History of SPARC systems from 1987 - ohjeez
http://www.sparcproductdirectory.com/history.html
======
nineteen999
Back in the 1990's I worked for a company that I think was the few independent
SPARC integrators in the southern hemisphere. We resold these units called
Sparcplugs created by Ross Technologies in Austin, Texas:

[https://www.edn.com/electronics-news/4148519/ROSS-
Technology...](https://www.edn.com/electronics-news/4148519/ROSS-Technology-
Introduces-SPARCplug-Motherboard-and-ASIC-Chip-Set-for-Embedded-Applications)

Kind of cool idea, you could plug a HyperSPARC motherboard into a 5.25" floppy
bay of a PC. Never really took off though.

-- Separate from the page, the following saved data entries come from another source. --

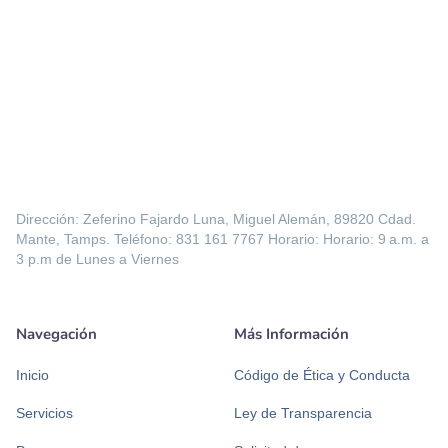
Dirección: Zeferino Fajardo Luna, Miguel Alemán, 89820 Cdad.
Mante, Tamps. Teléfono: 831 161 7767 Horario: Horario: 9 a.m. a
3 p.m de Lunes a Viernes
Navegación
Más Información
Inicio
Código de Ética y Conducta
Servicios
Ley de Transparencia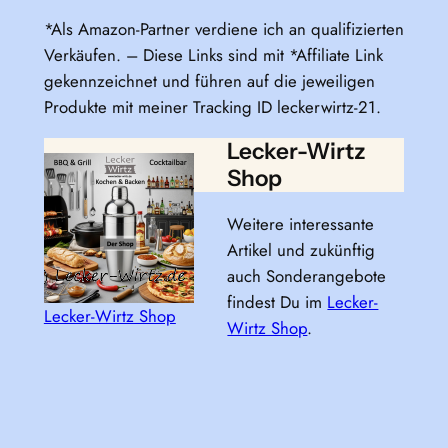
*Als Amazon-Partner verdiene ich an qualifizierten
Verkäufen. – Diese Links sind mit *Affiliate Link
gekennzeichnet und führen auf die jeweiligen
Produkte mit meiner Tracking ID leckerwirtz-21.
Lecker-Wirtz
Shop
Weitere interessante
Artikel und zukünftig
auch Sonderangebote
findest Du im
Lecker-
Lecker-Wirtz Shop
Wirtz Shop
.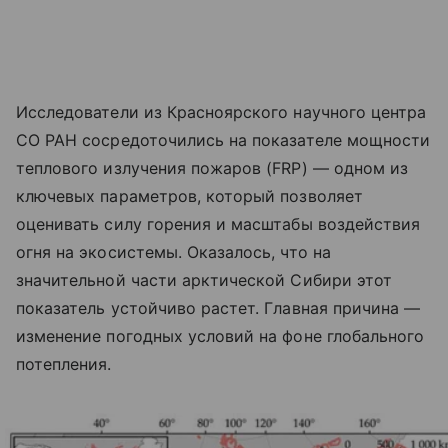
Исследователи из Красноярского научного центра
СО РАН сосредоточились на показателе мощности
теплового излучения пожаров (FRP) — одном из
ключевых параметров, который позволяет
оценивать силу горения и масштабы воздействия
огня на экосистемы. Оказалось, что на
значительной части арктической Сибири этот
показатель устойчиво растет. Главная причина —
изменение погодных условий на фоне глобального
потепления.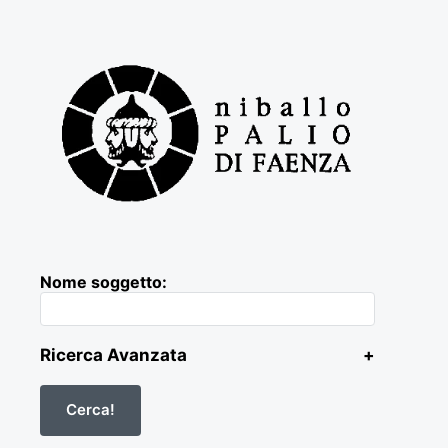
Nome soggetto:
Ricerca Avanzata
+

We also did custom UltraSPARC 1/2 machines in custom enclosures for the HK MTR
system which were used for monitoring air quality in the underground. We'd
tested them for reliability by pushing the cabinets off a six foot drop in the
loading bay of the warehouse to test whether they'd keep running in earthquake
conditions. Fun times.

Sparc might have had its warts and has obviously lost marketshare to the point
where it's no longer really viable for the most part. But all through the
1990's Sun hardware was everywhere, and it was nice to have a relatively
inexpensive alternative to Linux which was already making huge inroads
especially into the lower end, eg. ISP's etc.

------
peter_d_sherman
Excerpt: "the relatively low cost accessibility to semiconductor fabrication
using gate arrays. Chip manufacturers who needed high volumes to recoup their
capital investments of hundreds of millions of dollars (now billions) had
figured out a way of producing standard product families of chips called gate
arrays, which were identical except for the last few steps of the production
process which defined the interconnections. This enabled computer systems
companies to buy state of the art fabrication by effectively buying batches of
wafers on a time-share basis from a few thousand dollars upwards, instead of
the millions of dollars required previously."